= TASK OBJECTIVE =
Leave the pictures out, and transcribe the material below exactly from the line with "Bộ xử lý âm thanh cao cấp" to the line with "ka är en mycket", both lines included.

= DATA FOR REVIEW =
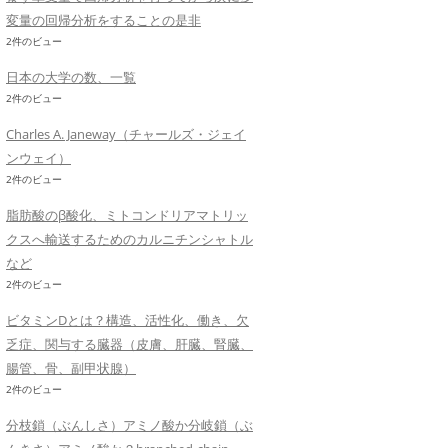
変量の回帰分析をすることの是非
2件のビュー
日本の大学の数、一覧
2件のビュー
Charles A. Janeway（チャールズ・ジェイ
ンウェイ）
2件のビュー
脂肪酸のβ酸化、ミトコンドリアマトリッ
クスへ輸送するためのカルニチンシャトル
など
2件のビュー
ビタミンDとは？構造、活性化、働き、欠
乏症、関与する臓器（皮膚、肝臓、腎臓、
腸管、骨、副甲状腺）
2件のビュー
分枝鎖（ぶんしさ）アミノ酸か分岐鎖（ぶ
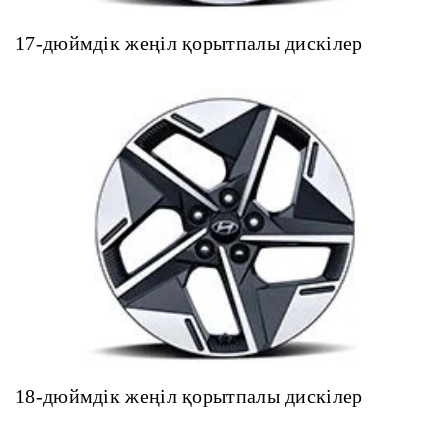
17-дюймдік жеңіл қорытпалы дискілер
18-дюймдік жеңіл қорытпалы дискілер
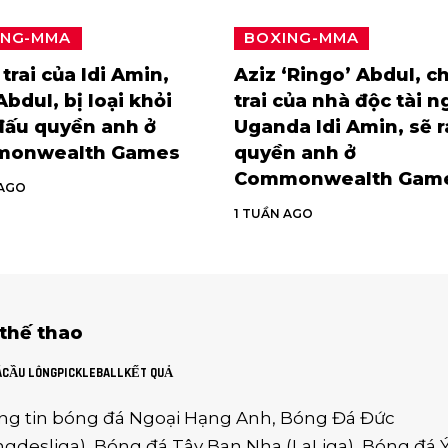
ING-MMA
BOXING-MMA
trai của Idi Amin,
Aziz ‘Ringo’ Abdul, c
Abdul, bị loại khỏi
trai của nhà độc tài n
đấu quyền anh ở
Uganda Idi Amin, sẽ 
onwealth Games
quyền anh ở
Commonwealth Gam
 AGO
1 TUẦN AGO
 thế thao
Á
CẦU LÔNG
PICKLEBALL
KẾT QUẢ
ng tin
bóng đá Ngoại Hạng Anh
,
Bóng Đá Đức
gdesliga
),
Bóng đá Tây Ban Nha
(
LaLiga
),
Bóng đá 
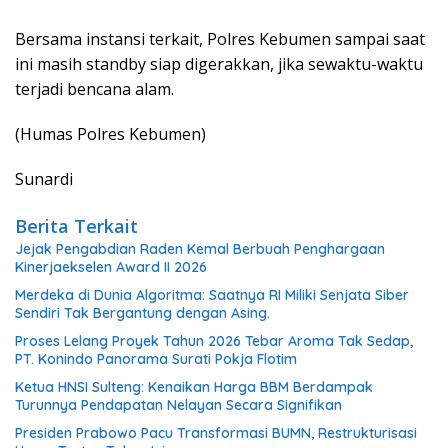
Bersama instansi terkait, Polres Kebumen sampai saat
ini masih standby siap digerakkan, jika sewaktu-waktu
terjadi bencana alam.
(Humas Polres Kebumen)
Sunardi
Berita Terkait
Jejak Pengabdian Raden Kemal Berbuah Penghargaan
Kinerjaekselen Award II 2026
Merdeka di Dunia Algoritma: Saatnya RI Miliki Senjata Siber
Sendiri Tak Bergantung dengan Asing.
Proses Lelang Proyek Tahun 2026 Tebar Aroma Tak Sedap,
PT. Konindo Panorama Surati Pokja Flotim
Ketua HNSI Sulteng: Kenaikan Harga BBM Berdampak
Turunnya Pendapatan Nelayan Secara Signifikan
Presiden Prabowo Pacu Transformasi BUMN, Restrukturisasi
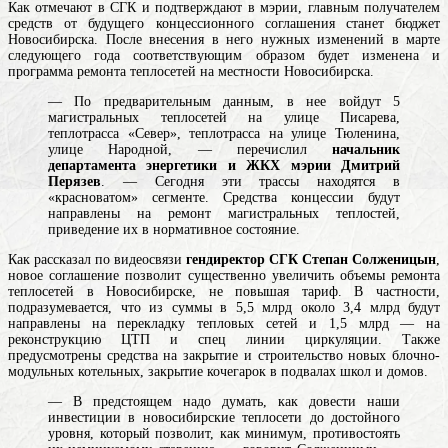
Как отмечают в СГК и подтверждают в мэрии, главным получателем
средств от будущего концессионного соглашения станет бюджет
Новосибирска. После внесения в него нужных изменений в марте
следующего года соответствующим образом будет изменена и
программа ремонта теплосетей на местности Новосибирска.
— По предварительным данным, в нее войдут 5
магистральных теплосетей на улице Писарева,
теплотрасса «Север», теплотрасса на улице Тюленина,
улице Народной, — перечислил
начальник
департамента энергетики и ЖКХ мэрии Дмитрий
Перязев
. — Сегодня эти трассы находятся в
«красноватом» сегменте. Средства концессии будут
направлены на ремонт магистральных теплостей,
приведение их в нормативное состояние.
Как рассказал по видеосвязи
гендиректор СГК Степан Солженицын
,
новое соглашение позволит существенно увеличить объемы ремонта
теплосетей в Новосибирске, не повышая тариф. В частности,
подразумевается, что из суммы в 5,5 млрд около 3,4 млрд будут
направлены на перекладку тепловых сетей и 1,5 млрд — на
реконструкцию ЦТП и спец линии циркуляции. Также
предусмотрены средства на закрытие и строительство новых блочно-
модульных котельных, закрытие кочегарок в подвалах школ и домов.
— В предстоящем надо думать, как довести наши
инвестиции в новосибирские теплосети до достойного
уровня, который позволит, как минимум, противостоять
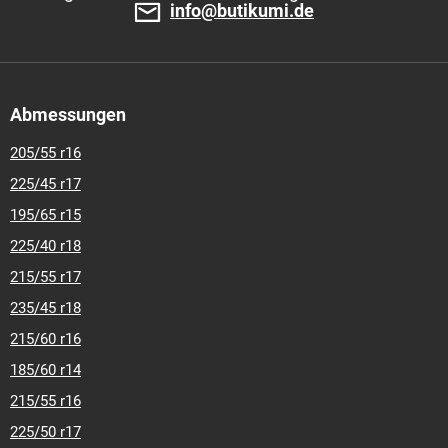
info@butikumi.de
Abmessungen
205/55 r16
225/45 r17
195/65 r15
225/40 r18
215/55 r17
235/45 r18
215/60 r16
185/60 r14
215/55 r16
225/50 r17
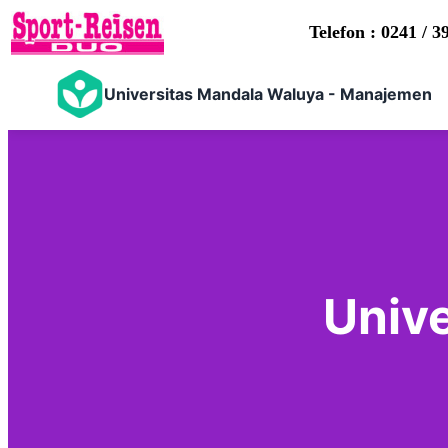
Telefon : 0241 / 3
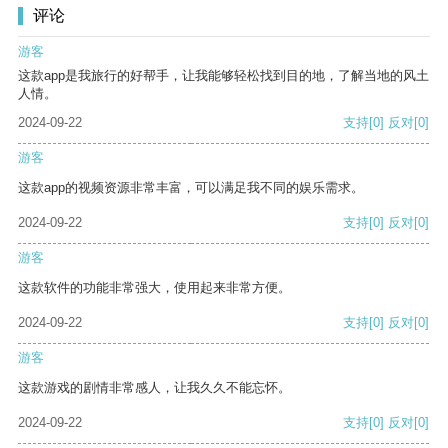
评论
游客
这款app是我旅行的好帮手，让我能够轻松找到目的地，了解当地的风土
人情。
2024-09-22
支持
[0]
反对
[0]
游客
这款app的视频资源非常丰富，可以满足我不同的娱乐需求。
2024-09-22
支持
[0]
反对
[0]
游客
这款软件的功能非常强大，使用起来非常方便。
2024-09-22
支持
[0]
反对
[0]
游客
这款游戏的剧情非常感人，让我久久不能忘怀。
2024-09-22
支持
[0]
反对
[0]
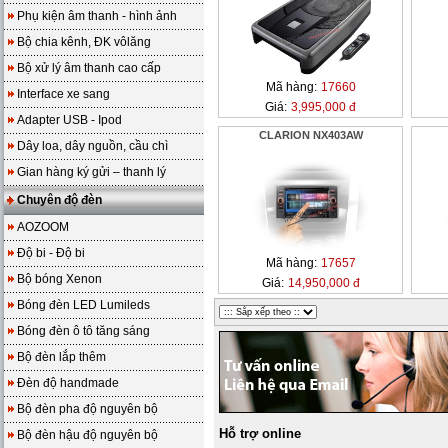
Phụ kiện âm thanh - hình ảnh
Bộ chia kênh, ĐK vôlăng
Bộ xử lý âm thanh cao cấp
Mã hàng:
17660
Interface xe sang
Giá:
3,995,000 đ
Adapter USB - Ipod
CLARION NX403AW
Dây loa, dây nguồn, cầu chì
Gian hàng ký gửi – thanh lý
Chuyên độ đèn
AOZOOM
Độ bi - Độ bi
Mã hàng:
17657
Bộ bóng Xenon
Giá:
14,950,000 đ
Bóng đèn LED Lumileds
Bóng đèn ô tô tăng sáng
Bộ đèn lắp thêm
Đèn độ handmade
Bộ đèn pha độ nguyên bộ
Hỗ trợ online
Bộ đèn hậu độ nguyên bộ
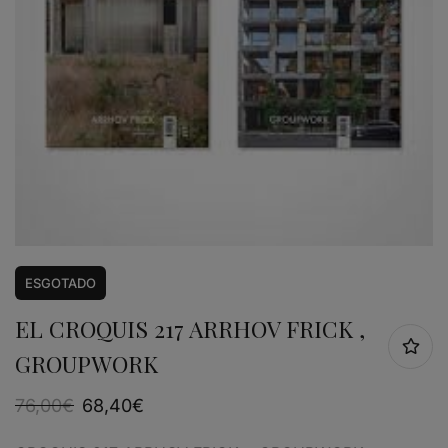
ESGOTADO
EL CROQUIS 217 ARRHOV FRICK ,
GROUPWORK
76,00
€
68,40
€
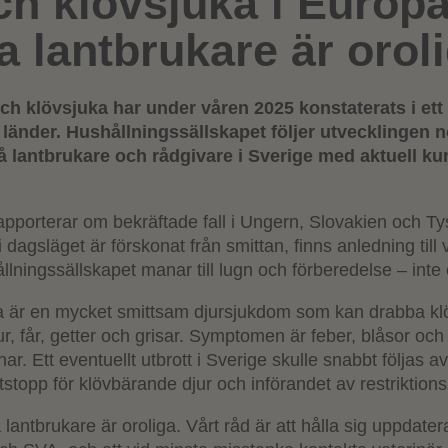
ch klövsjuka i Europa
 lantbrukare är orol
och klövsjuka har under våren 2025 konstaterats i ett
länder. Hushållningssällskapet följer utvecklingen 
stå lantbrukare och rådgivare i Sverige med aktuell k
apporterar om bekräftade fall i Ungern, Slovakien och Ty
dagsläget är förskonat från smittan, finns anledning till 
ningssällskapet manar till lugn och förberedelse – inte 
ka är en mycket smittsam djursjukdom som kan drabba k
r, får, getter och grisar. Symptomen är feber, blåsor och
r. Ett eventuellt utbrott i Sverige skulle snabbt följas av
rtstopp för klövbärande djur och införandet av restriktion
 lantbrukare är oroliga. Vårt råd är att hålla sig uppdater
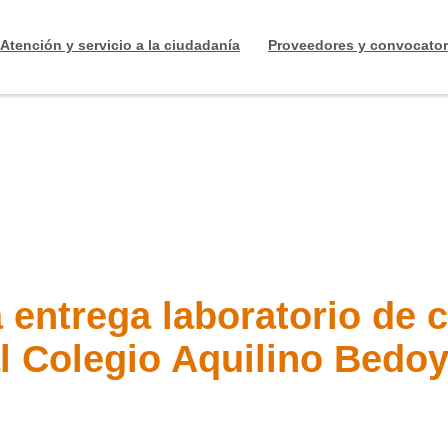
Atención y servicio a la ciudadanía
Proveedores y convocator
 entrega laboratorio de 
l Colegio Aquilino Bedo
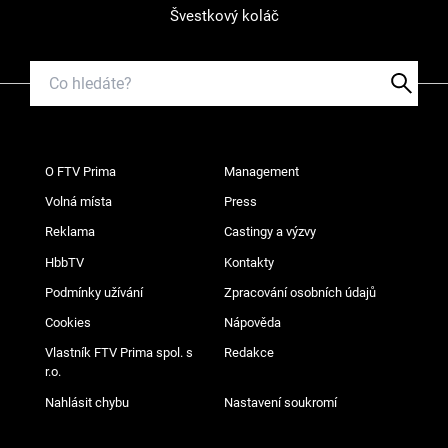
Švestkový koláč
O FTV Prima
Management
Volná místa
Press
Reklama
Castingy a výzvy
HbbTV
Kontakty
Podmínky užívání
Zpracování osobních údajů
Cookies
Nápověda
Vlastník FTV Prima spol. s
Redakce
r.o.
Nahlásit chybu
Nastavení soukromí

= RESULT FOR THIS TASK =
Bộ xử lý âm thanh cao cấp
Mã hàng:
17660
Interface xe sang
Giá:
3,995,000 đ
Adapter USB - Ipod
CLARION NX403AW
Dây loa, dây nguồn, cầu chì
Gian hàng ký gửi – thanh lý
Chuyên độ đèn
AOZOOM
Độ bi - Độ bi
Mã hàng:
17657
Bộ bóng Xenon
Giá:
14,950,000 đ
Bóng đèn LED Lumileds
Bóng đèn ô tô tăng sáng
Bộ đèn lắp thêm
Đèn độ handmade
Bộ đèn pha độ nguyên bộ
Hỗ trợ online
Bộ đèn hậu độ nguyên bộ
ESGOTADO
EL CROQUIS 217 ARRHOV FRICK ,
GROUPWORK
76,00
€
68,40
€
ch klövsjuka i Europa
 lantbrukare är orol
och klövsjuka har under våren 2025 konstaterats i ett
länder. Hushållningssällskapet följer utvecklingen 
stå lantbrukare och rådgivare i Sverige med aktuell k
apporterar om bekräftade fall i Ungern, Slovakien och Ty
dagsläget är förskonat från smittan, finns anledning till 
ningssällskapet manar till lugn och förberedelse – inte 
ka är en mycket smittsam djursjukdom som kan drabba k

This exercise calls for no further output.